Les filles Fahrenwald ont pu rencontré Odile Vallois, qui n'était alors qu'une fillette quand ses parents ont caché le pilote américain, juste après le crash de son avion. "Une rencontre riche en émotion, larmes et embrassades", dixit Ghislain Hardier, organisateur du périple, qui a déterré l'épave du l'avion du pilote américain l'an dernier, avant de créer un musée dédié à sa mémoire, chez lui, dans le Pays d'Auge. 
 
Ghislain Hardier devant la stèle qu'il a créé en hommage à Ted Fahrenwald dans sa propriété de Bonneville-la-Louvet. / © Erwan de Miniac
Ghislain Hardier devant la stèle qu'il a créé en hommage à Ted Fahrenwald dans sa propriété de Bonneville-la-Louvet. / © Erwan de Miniac

Outre la rencontre, forte en émotion, la délégation américaine a pu planter un drapeau de la bannière étoilée à l'endroit même où l'avion de Fahrenwald s'est écrasé, en 1944. 

Une semaine pour retracer les deux mois du périple

Mardi, les deux soeurs ont parcouru, en jeep, les 35 km du premier périple de leur père, en juillet 44, à travers le pays d'Auge, alors qu'il tentait de regagner sa compagnie. Arrêté par les Allemands, il sera fait prisonnier, à Damigny. Encore une fois, l'intrépide américain s'en sort en utilisant ses deux armes de survie : "sa boussole et son sens de l'aventure"

Ted Fahrenwald fausse compagnie aux Nazis et part se réfugier dans la forêt d'Ecouves. Là encore, il est aidé par un couple de français. Dans son livre, il relate les stratègemes dont il dû user pour éviter d'être à nouveau capturé. Réalité ou fiction, il explique avoir servi du calva aux Nazis en se faisant passer pour le cousin sourd-muet de la famille

Fin août 44, le pilote sort du bois et tombe nez à nez avec des chars américains. Il s'égosille mais personne ne lui répond, et pour cause, il s'agit de la 2ème DB, conduite par des Français. Le premier blindé qu'il aperçoit se dénomme "Madeleine". Un prénom qu'il donnera à sa fille cadette quelques années plus tard.
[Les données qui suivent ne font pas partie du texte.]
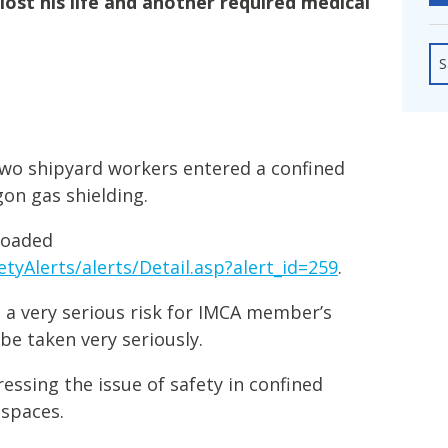
lost his life and another required medical
fshore Wind
S
wo shipyard workers entered a confined
on gas shielding.
loaded
tyAlerts/alerts/Detail.asp?alert_id=259
.
 a very serious risk for IMCA member’s
be taken very seriously.
essing the issue of safety in confined
 spaces.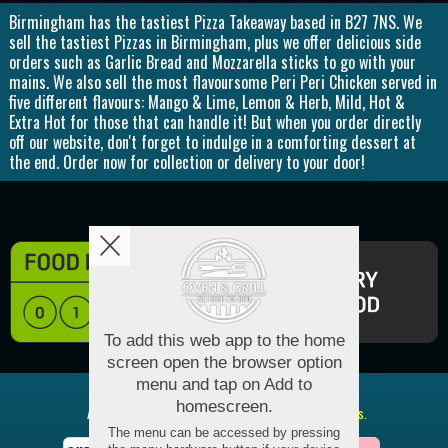
Birmingham has the tastiest Pizza Takeaway based in B27 7NS. We
sell the tastiest Pizzas in Birmingham, plus we offer delicious side
orders such as Garlic Bread and Mozzarella sticks to go with your
mains. We also sell the most flavoursome Peri Peri Chicken served in
five different flavours: Mango & Lime, Lemon & Herb, Mild, Hot &
Extra Hot for those that can handle it! But when you order directly
off our website, don't forget to indulge in a comforting dessert at
the end. Order now for collection or delivery to your door!
Copyright © 2026
Oven and Grill
All Rights Reserved.
Help, Policies, Terms & Conditions
.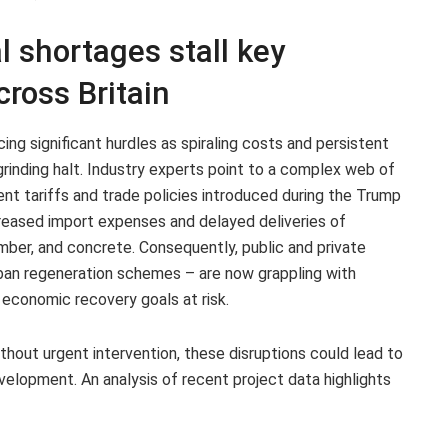
l shortages stall key
cross Britain
cing significant hurdles as spiraling costs and persistent
rinding halt. Industry experts point to a complex web of
cent tariffs and trade policies introduced during the Trump
reased import expenses and delayed deliveries of
imber, and concrete. Consequently, public and private
urban regeneration schemes – are now grappling with
 economic recovery goals at risk.
thout urgent intervention, these disruptions could lead to
evelopment. An analysis of recent project data highlights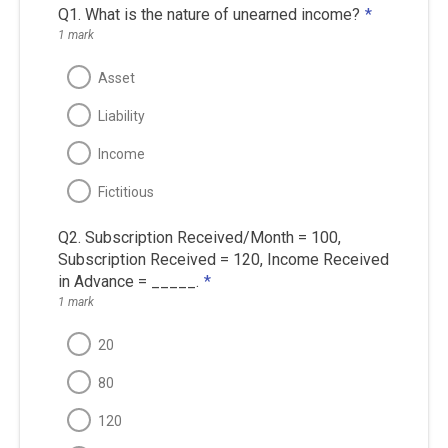
Q1. What is the nature of unearned income?
*
1 mark
Asset
Liability
Income
Fictitious
Q2. Subscription Received/Month = 100,
Subscription Received = 120, Income Received
in Advance = _____.
*
1 mark
20
80
120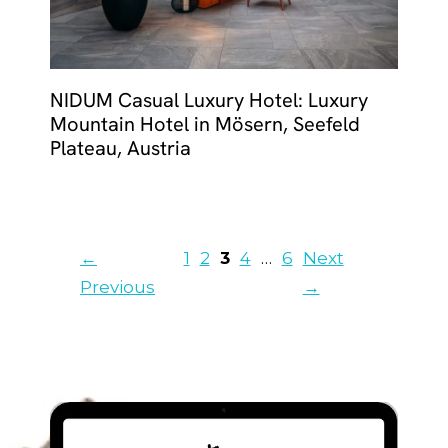
NIDUM Casual Luxury Hotel: Luxury
Mountain Hotel in Mösern, Seefeld
Plateau, Austria
Page
Page
Page
Page
Page
←
1
2
3
4
…
6
Next
Previous
→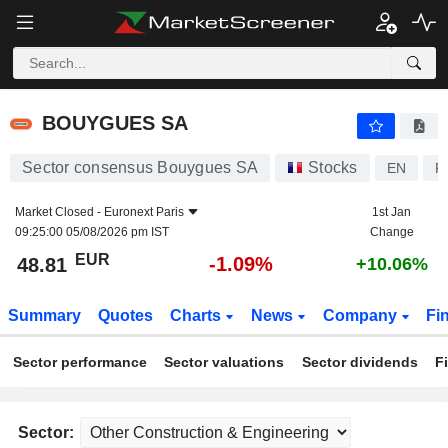
BOUYGUES SA
48.81
€
-1.09%
BOUYGUES SA
Sector consensus Bouygues SA
Stocks
EN
F
Market Closed -
Euronext Paris
1st Jan
09:25:00 05/08/2026 pm IST
Change
EUR
-1.09%
48.81
+10.06%
Summary
Quotes
Charts
News
Company
Fi
Sector performance
Sector valuations
Sector dividends
F
Sector: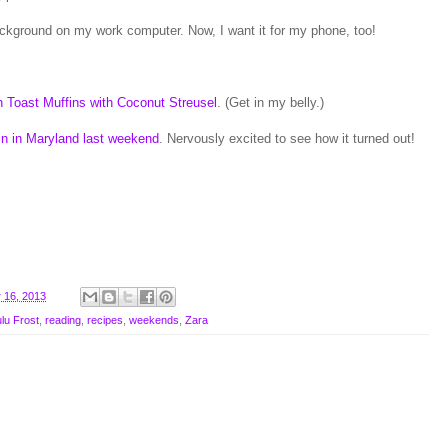
ckground on my work computer. Now, I want it for my phone, too!
 Toast Muffins with Coconut Streusel
. (Get in my belly.)
in in Maryland last weekend
. Nervously excited to see how it turned out!
 16, 2013
lu Frost
,
reading
,
recipes
,
weekends
,
Zara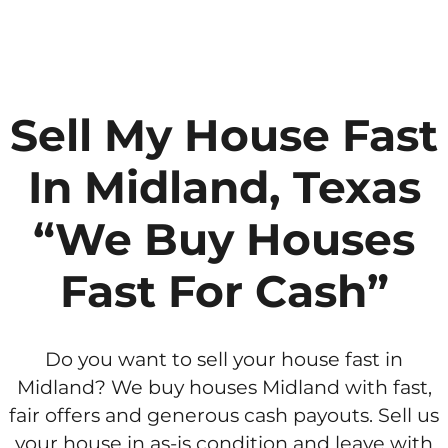
Sell My House Fast
In Midland, Texas
“We Buy Houses
Fast For Cash”
Do you want to sell your house fast in
Midland? We buy houses Midland with fast,
fair offers and generous cash payouts. Sell us
your house in as-is condition and leave with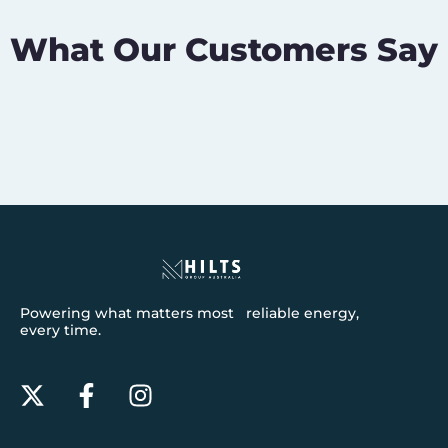
What Our Customers Say
Powering what matters most reliable energy,
every time.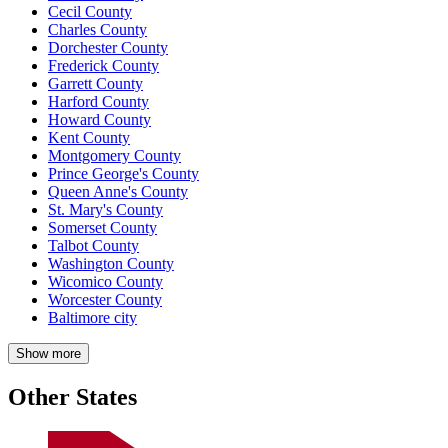
Cecil County
Charles County
Dorchester County
Frederick County
Garrett County
Harford County
Howard County
Kent County
Montgomery County
Prince George's County
Queen Anne's County
St. Mary's County
Somerset County
Talbot County
Washington County
Wicomico County
Worcester County
Baltimore city
Show more
Other States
"Je me rends compte de la manière dont il fut reçu, avec tellement de générosité et de bienveillance. Il y a en quelque sorte une gratitude mutuelle, c'est remarquable. Son passage en Normandie, il le dirait s'il était encore là aujourd'hui, fut le meilleur moment de sa vie. Pas le plus amusant, mais pour sûr le plus enrichissant". Madeleine, fille cadette de Ted Fahrenwald

Vendredi, Madeleine Fahrenwald se rendra dans la forêt ornaise, pour mettre un décor sur la genèse de son prénom. Avant cela, elle aura visité, avec sa soeur et une partie de sa famille, le cimetière américain de Colleville-sur-Mer. Fort heureusement, elle ne trouvera pas son patronyme gravé sur une tombe blanche.